Dans une ordonnance du 19 décembre 2016, le juge des référés du tribunal administratif de Mayotte a enjoint le département – qui refusait de verser une allocation à la requérante qui avait à sa charge son frère – de verser à cette femme une indemnité mensuelle équivalente à celle perçue par des assistants familiaux (Conseil d’Etat, 1re-6e ch. réunies, 19 mai 2017, n° 406637).

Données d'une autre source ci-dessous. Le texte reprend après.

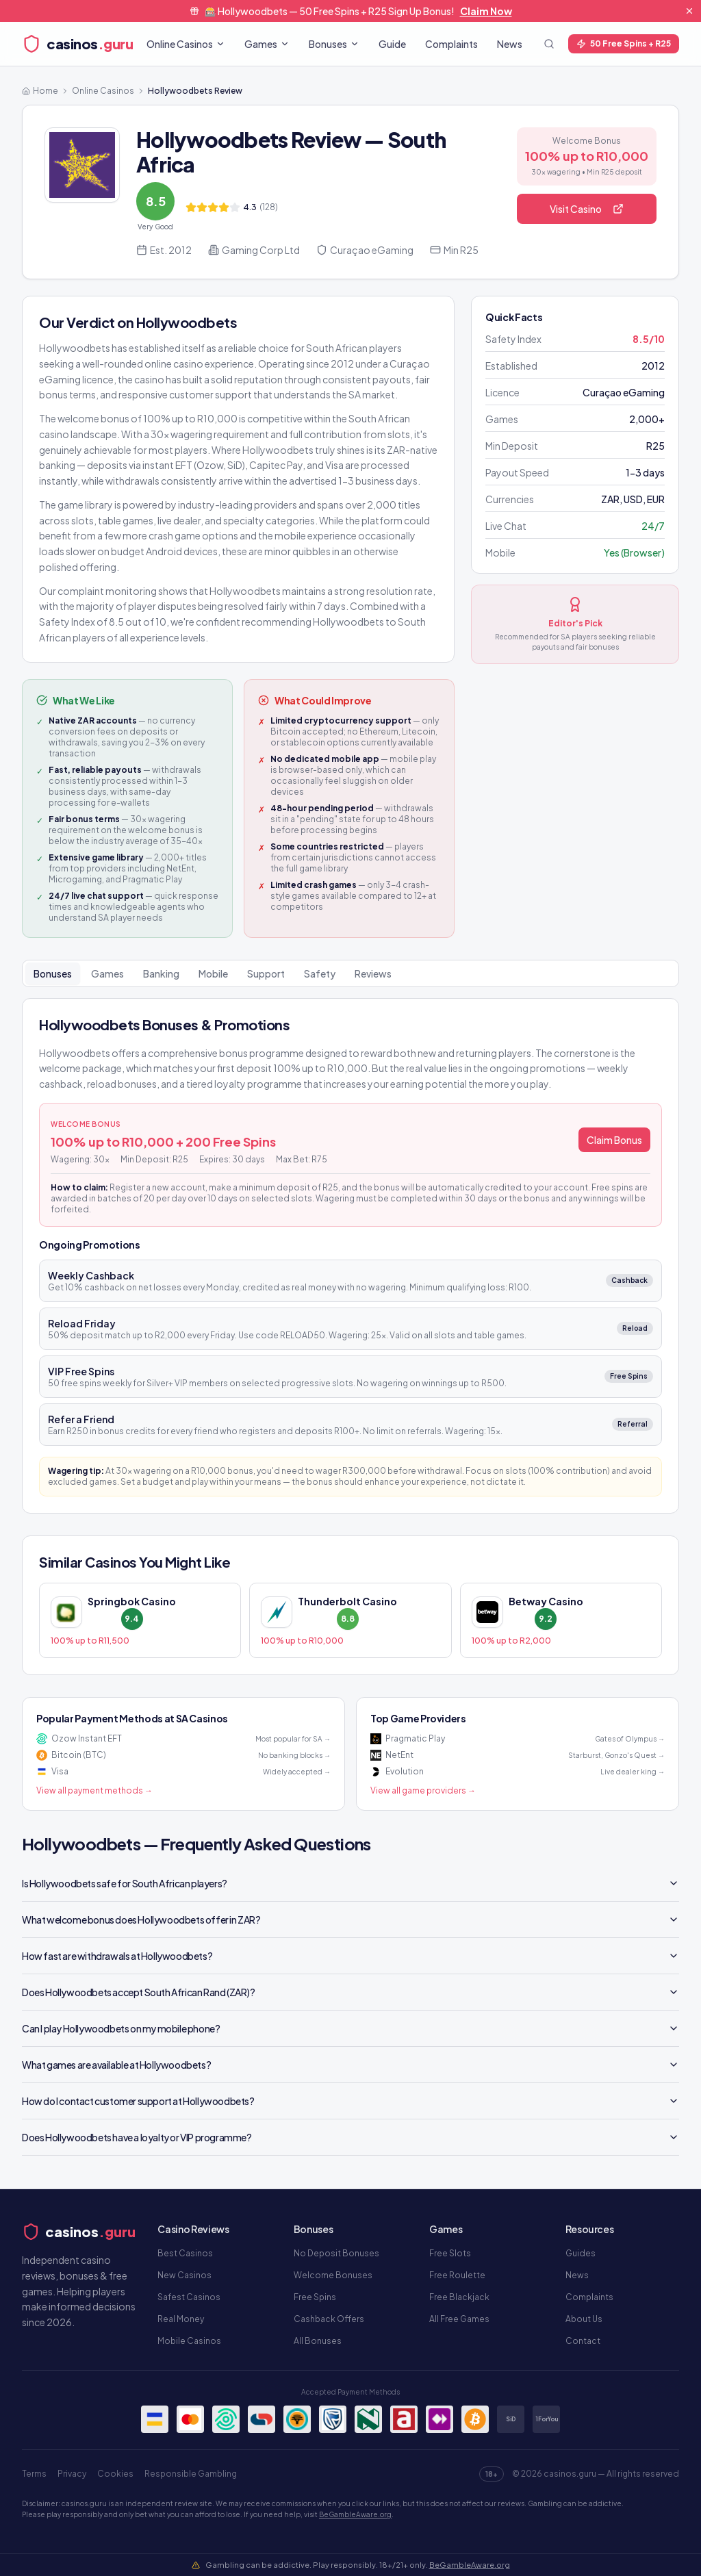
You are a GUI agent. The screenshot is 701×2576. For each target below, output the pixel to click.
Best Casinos (185, 2253)
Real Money (180, 2319)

En juillet 2019, c’est le défenseur des droits qui a été amené à se prononcer dans une affaire concernant une tiers digne de confiance s’étant vu refuser l’allocation. Cette femme avait été désignée tiers digne de confiance en 2005 pour trois enfants âgés de 11, 9 et 7 ans. En 2013, elle dépose une demande d’allocation dans le département de D., qui lui répond que cela relève de la compétence du département de W., dont sont originaires les enfants placés auprès d’elle. Sans réponse du département de W., elle le contacte par téléphone et se voit expliquer qu’elle a en effet droit à une allocation mais « qu’en raison de l’absence de fonds suffisants, aucune somme ne pouvait lui être versée ». Le défenseur des droits souligne dans cette affaire :
→ le manquement du département à informer la requérante de son droit à toucher une allocation : « La responsabilité du conseil départemental de W. est susceptible d’être engagée en ce qu’il a manqué au devoir d’information qui lui incombe dans l’exécution de sa mission. » Et rappelle qu’un arrêt de la cour administrative d’appel de Versailles du 21 septembre 2006 ayant statué en faveur d’un tiers digne de confiance allait dans ce sens ;
→ ainsi que le manquement à l’obligation légale de prise en charge de l’allocation.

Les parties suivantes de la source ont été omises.